Photos "choc" : faut-il publier pour dénoncer ?
Ce sont les photos de la semaine. Deux images chocs qui posent bien des questions. La première a été prise il y a une semaine près de Paris. Elle montre Darius, ce jeune adolescent Rom lynché par un groupe, inconscient, le visage ensanglanté, gisant dans un caddie de supermarché. La photo très dure, prise par un témoin anonyme, a été publiée jeudi dans le "Daily Telegraph". Aucun journal français en revanche n'a souhaité diffuser cette image.
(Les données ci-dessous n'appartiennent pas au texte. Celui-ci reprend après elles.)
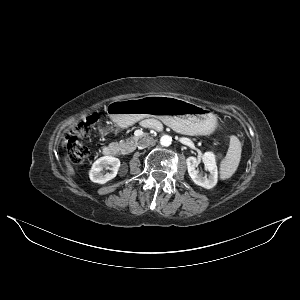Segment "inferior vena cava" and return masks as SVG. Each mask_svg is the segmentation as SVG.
Listing matches in <instances>:
<instances>
[{"instance_id": "1", "label": "inferior vena cava", "mask_w": 300, "mask_h": 300, "mask_svg": "<svg viewBox=\"0 0 300 300\" xmlns=\"http://www.w3.org/2000/svg\"><path fill=\"white\" fill-rule=\"evenodd\" d=\"M154 143V139L150 137H145L139 140L138 142V148L139 149H144Z\"/></svg>"}]
</instances>
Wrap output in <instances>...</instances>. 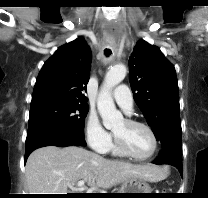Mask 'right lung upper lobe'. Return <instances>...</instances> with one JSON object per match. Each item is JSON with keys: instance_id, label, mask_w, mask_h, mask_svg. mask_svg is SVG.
Listing matches in <instances>:
<instances>
[{"instance_id": "1", "label": "right lung upper lobe", "mask_w": 208, "mask_h": 198, "mask_svg": "<svg viewBox=\"0 0 208 198\" xmlns=\"http://www.w3.org/2000/svg\"><path fill=\"white\" fill-rule=\"evenodd\" d=\"M90 69L91 52L82 37L61 46L44 63L30 107L57 101L86 103Z\"/></svg>"}]
</instances>
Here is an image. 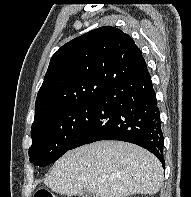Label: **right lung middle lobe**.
<instances>
[{"mask_svg": "<svg viewBox=\"0 0 191 197\" xmlns=\"http://www.w3.org/2000/svg\"><path fill=\"white\" fill-rule=\"evenodd\" d=\"M98 106L97 101L78 104L59 111L32 126L30 162L44 167L55 162L76 141Z\"/></svg>", "mask_w": 191, "mask_h": 197, "instance_id": "obj_1", "label": "right lung middle lobe"}]
</instances>
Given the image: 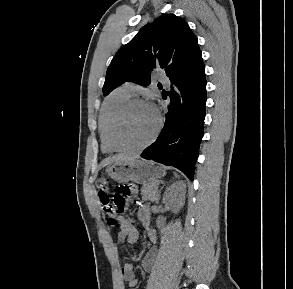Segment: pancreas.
<instances>
[{"label":"pancreas","instance_id":"obj_1","mask_svg":"<svg viewBox=\"0 0 293 289\" xmlns=\"http://www.w3.org/2000/svg\"><path fill=\"white\" fill-rule=\"evenodd\" d=\"M141 195L143 200L151 202H158L159 200L158 188L153 183L144 184L141 188Z\"/></svg>","mask_w":293,"mask_h":289}]
</instances>
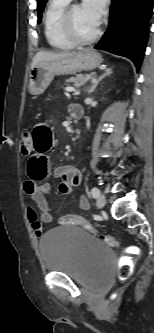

La seconde photo de la semaine vient d'Irak. On voit des hommes pistolet sur la tempe, témoignant du massacre de prisonniers irakiens par les djihadistes. Cette photo a d'ailleurs été diffusée par les djihadistes. Faut-il ou non la publier ? Difficile question à laquelle l'Agence France-Presse a répondu oui, en expliquant sa démarche sur son blog Making-of.
La photo manipulée pour faire ressortir le sang
"Elle vient d'un compte Twitter d'un membre d'une mouvance djihadiste. Des éditeurs de notre bureau de Nicosie passent une partie de leur journée à surveiller des sites islamistes pour voir si de telles photos apparaissent" explique Sylvain Estibal, rédacteur en chef au service photo de l'AFP. "Cette photo a ensuite été vérifiée grâce au logiciel Tungstène. On passe plusieurs filtres sur l'image, ce qui permet de détecter les altérations. On a donc découvert qu'ils avaient trafiqué la saturation de l'image, pour que le rouge ressorte mieux, pour que l'impact des traces de sang soit plus fort."
La valeur informative en question
L'AFP a ensuite décidé de proposer cette image à ces clients. "On est bien conscients qu'on peut être l'instrument d'une manipulation, d'une propagande. Mais cette photo a une valeur informative sur ce qui se passe là-bas, car c'est impossible d'envoyer un photographe dans la zone."
Mais pas question de verser dans le sensationnalisme. "La photo de Darius, nous avons décidé de ne pas la diffuser, car elle est trop dure et on a jugé qu'il n'y avait une atteinte à la dignité de cet adolescent" explique Sylvain Estibal. "Une image d'horreur sans information suffisante n'a pas vocation à être publiée. Mais c'est très subjectif et ça évolue également avec le temps : à mon avis, on se censure moins qu'il y a 20 ou 30 ans." Les différences culturelles aussi sont très fortes : "J'ai longtemps travaillé en Amérique du Sud, où on accepte beaucoup plus la violence à l'image qu'en Europe. L'AFP, qui est une agence mondiale, doit s'adapter à ces variations culturelles."